South Asia: Home of small family peasants, landless peasantry and agricultural labourers.
A vast majority, i.e. 60 per cent of the 1.5 billion South Asians depend on agriculture for their livelihood. However, peasants in the region lack access and control over productive resources with adverse policy regimes. Increasing suicide in the region, rapid outmigration from rural areas, diversion from farming, increasing number of poor and hungry as well as increasing gaps between rich are poor proves that the present development paradigm pursued in these countries are detrimental to the farmers. With the intensification of multiple global crises such as food, energy, environmental and climate, financial and debt etc. during last decade, the condition of peasants in the region has gone from worst to bad. In this context, it is urgent to deliberate on these issues to not only ensure peasants rights and justice but also to look for sustainable ways of protecting biodiversity, respecting natural balance and conserving culture.
SAPC convergence: South Asian Peasants Convergence
The regional convergence will be the largest political events of the South Asian farmers (Small and marginal farmers, peasants, farm workers, fisher folks, indigenous and ethnic people, Dalits, landless and women farmers, pastoralist and herders, human rights groups, youth peasant and representatives of other small food producers) to meet and discuss their common agenda and formulate strategies to fight against the neo-liberalism.

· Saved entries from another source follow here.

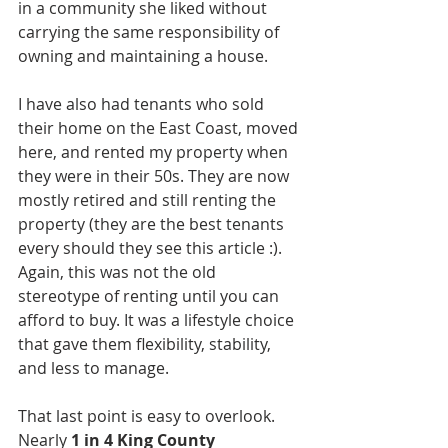
in a community she liked without 
carrying the same responsibility of 
owning and maintaining a house.
I have also had tenants who sold 
their home on the East Coast, moved 
here, and rented my property when 
they were in their 50s. They are now 
mostly retired and still renting the 
property (they are the best tenants 
every should they see this article :). 
Again, this was not the old 
stereotype of renting until you can 
afford to buy. It was a lifestyle choice 
that gave them flexibility, stability, 
and less to manage.
That last point is easy to overlook. 
Nearly 
1 in 4 King County 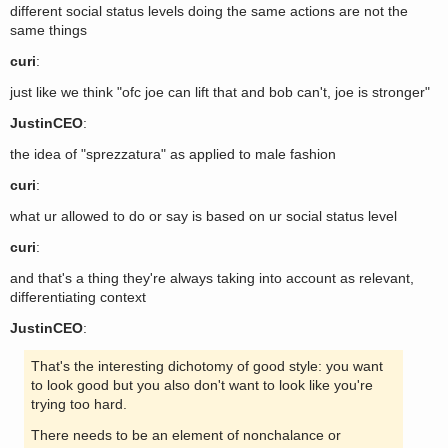
different social status levels doing the same actions are not the
same things
curi
:
just like we think "ofc joe can lift that and bob can't, joe is stronger"
JustinCEO
:
the idea of "sprezzatura" as applied to male fashion
curi
:
what ur allowed to do or say is based on ur social status level
curi
:
and that's a thing they're always taking into account as relevant,
differentiating context
JustinCEO
:
That's the interesting dichotomy of good style: you want
to look good but you also don't want to look like you're
trying too hard.
There needs to be an element of nonchalance or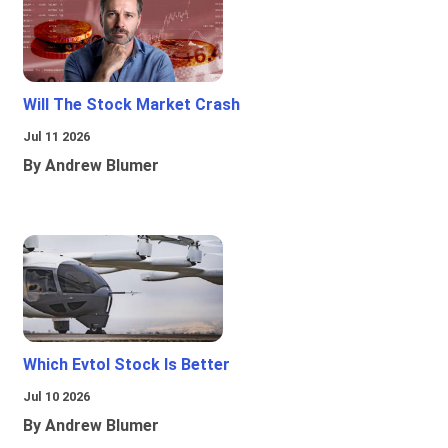
Will The Stock Market Crash
Jul 11 2026
By Andrew Blumer
Which Evtol Stock Is Better
Jul 10 2026
By Andrew Blumer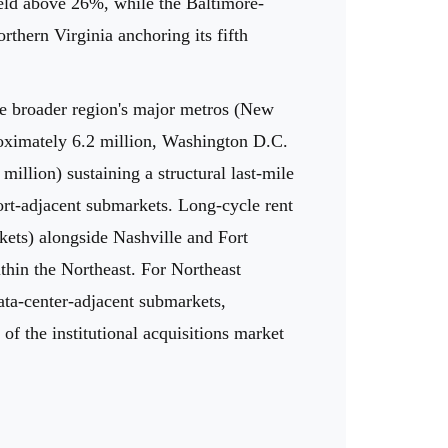
 held above 26%, while the Baltimore-
rthern Virginia anchoring its fifth
he broader region's major metros (New
roximately 6.2 million, Washington D.C.
illion) sustaining a structural last-mile
port-adjacent submarkets. Long-cycle rent
kets) alongside Nashville and Fort
ithin the Northeast. For Northeast
data-center-adjacent submarkets,
f the institutional acquisitions market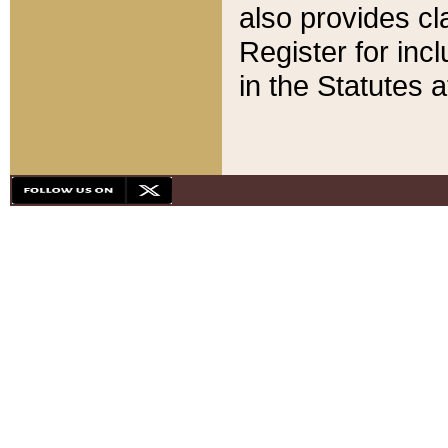
also provides cla
Register for inc
in the Statutes a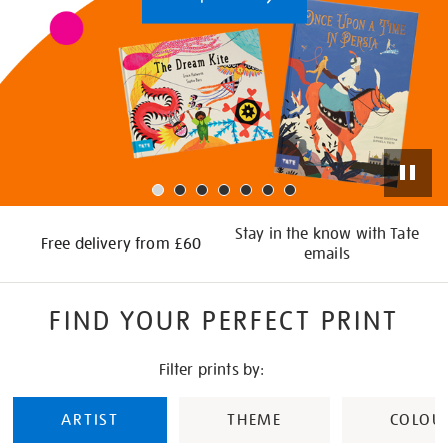
Stay in the know with Tate
Free delivery from £60
emails
FIND YOUR PERFECT PRINT
Filter prints by:
ARTIST
THEME
COLOU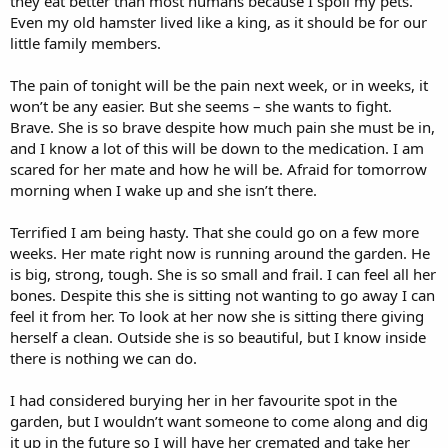
they eat better than most humans because I spoil my pets.
Even my old hamster lived like a king, as it should be for our
little family members.
The pain of tonight will be the pain next week, or in weeks, it
won’t be any easier. But she seems – she wants to fight.
Brave. She is so brave despite how much pain she must be in,
and I know a lot of this will be down to the medication. I am
scared for her mate and how he will be. Afraid for tomorrow
morning when I wake up and she isn’t there.
Terrified I am being hasty. That she could go on a few more
weeks. Her mate right now is running around the garden. He
is big, strong, tough. She is so small and frail. I can feel all her
bones. Despite this she is sitting not wanting to go away I can
feel it from her. To look at her now she is sitting there giving
herself a clean. Outside she is so beautiful, but I know inside
there is nothing we can do.
I had considered burying her in her favourite spot in the
garden, but I wouldn’t want someone to come along and dig
it up in the future so I will have her cremated and take her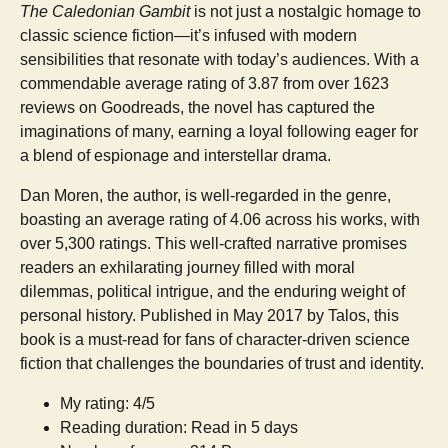
The Caledonian Gambit
is not just a nostalgic homage to
classic science fiction—it’s infused with modern
sensibilities that resonate with today’s audiences. With a
commendable average rating of 3.87 from over 1623
reviews on Goodreads, the novel has captured the
imaginations of many, earning a loyal following eager for
a blend of espionage and interstellar drama.
Dan Moren, the author, is well-regarded in the genre,
boasting an average rating of 4.06 across his works, with
over 5,300 ratings. This well-crafted narrative promises
readers an exhilarating journey filled with moral
dilemmas, political intrigue, and the enduring weight of
personal history. Published in May 2017 by Talos, this
book is a must-read for fans of character-driven science
fiction that challenges the boundaries of trust and identity.
My rating: 4/5
Reading duration: Read in 5 days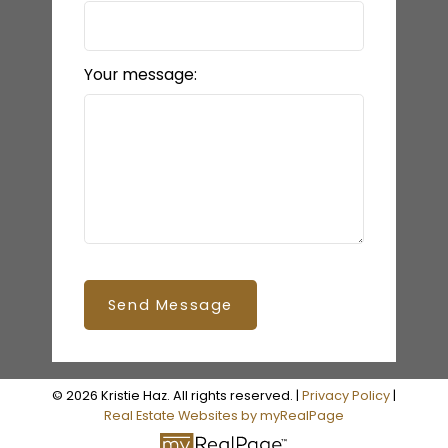
Your message:
Send Message
© 2026 Kristie Haz. All rights reserved. |
Privacy Policy
|
Real Estate Websites by myRealPage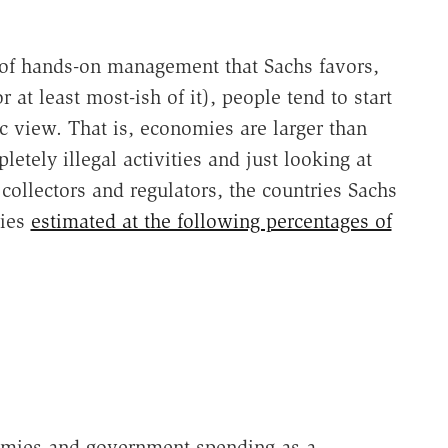
of hands-on management that Sachs favors,
or at least most-ish of it), people tend to start
c view. That is, economies are larger than
etely illegal activities and just looking at
 collectors and regulators, the countries Sachs
mies
estimated at the following percentages of
nomies and government spending as a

The main objective of the convergence is to bring together South Asian peasant' organizations to strengthen the solidarity across the region. The convergence will be also focusing on various thematic areas such as land grabbing, climate change and peasants’ rights to achieve food sovereignty. The specific objectives of the program are:
- to discuss issues faced by South Asian Farmers such as lack of access and control over productive resources.
- to analyse the impact of current policies, climate crisis, land grabbing and WTO regime on farmers of south Asia.
- to discuss food sovereignty as an alternative paradigm ensuring peasants rights and their access to productive resources.
- to draw regional strategies against land and resource grab by the States and big capital.
Neo-liberalism and its impacts on small-scale farmers
Neo-liberal policies are reinforcing the poverty cycle that is already endemic to the region. Various catastrophes like land grabbing, climate change, environment degradation and other crises are also the result of this growth model affecting the livelihood of small farmers in the world as well as in South Asia. The hegemony of this order is being strengthened by institutions like IFIs (WB, IMF & ADB), WTO, IPRs, TRIPs and FTAs, RTAs. etc.
Food sovereignty as the alternative paradigm
Sustainable development of agriculture is only possible if direct producers, i.e. poor peasants, agricultural labourers, landless peasantry, etc. have more rights on productive resources (land, water, forests, etc.) as well as the decision-making power. This means that apart from radical agrarian reforms, agriculture should be kept out of WTO and other predatory agencies.
Climate change manifested through change of weather pattern, frequent floods, prolonged droughts, increased temperature, emergence of diseases and pests, has affected crop and livestock production impacting the livelihood of South Asian farmers.
Land, a principal economic resource not only for farmers but for many communities around the world. In the case of South Asia, where almost 60 per cent of the people depend on agriculture for their livelihood, it is not only a simple source of food and shelter but also a matter of identity in the social and political power sharing. Land has been, therefore, the major property asset to grab and accumulate, which compels small peasants to become more and more vulnerable and landless. At present, besides political elites and the land owning classes, big capital (MNCs and local corporates) and the military in some cases are taking control of fertile land, thus displacing communities and menacing the source of livelihood. There is an increasing trend of land grabbing in South Asia in various forms.
At least 50 participants including around 15 international participants from at least 5 countries of South Asia would participate in the program. Apart from peasant organisations of South Asia researchers, academician, individual farmers and personalities from the agrarian field are also expected. The members of South Asia Alliance for Poverty Eradication, South Asian Peasants’ Coalition and La Via Campesina South Asia, Food Sovereignty Network South Asia would participate in the events.
Date and Venue
The event is scheduled to be held in Kathmandu, Nepal from February 2-3, 2-17. The local host will be All Nepal Peasants’ Federation (ANPFa).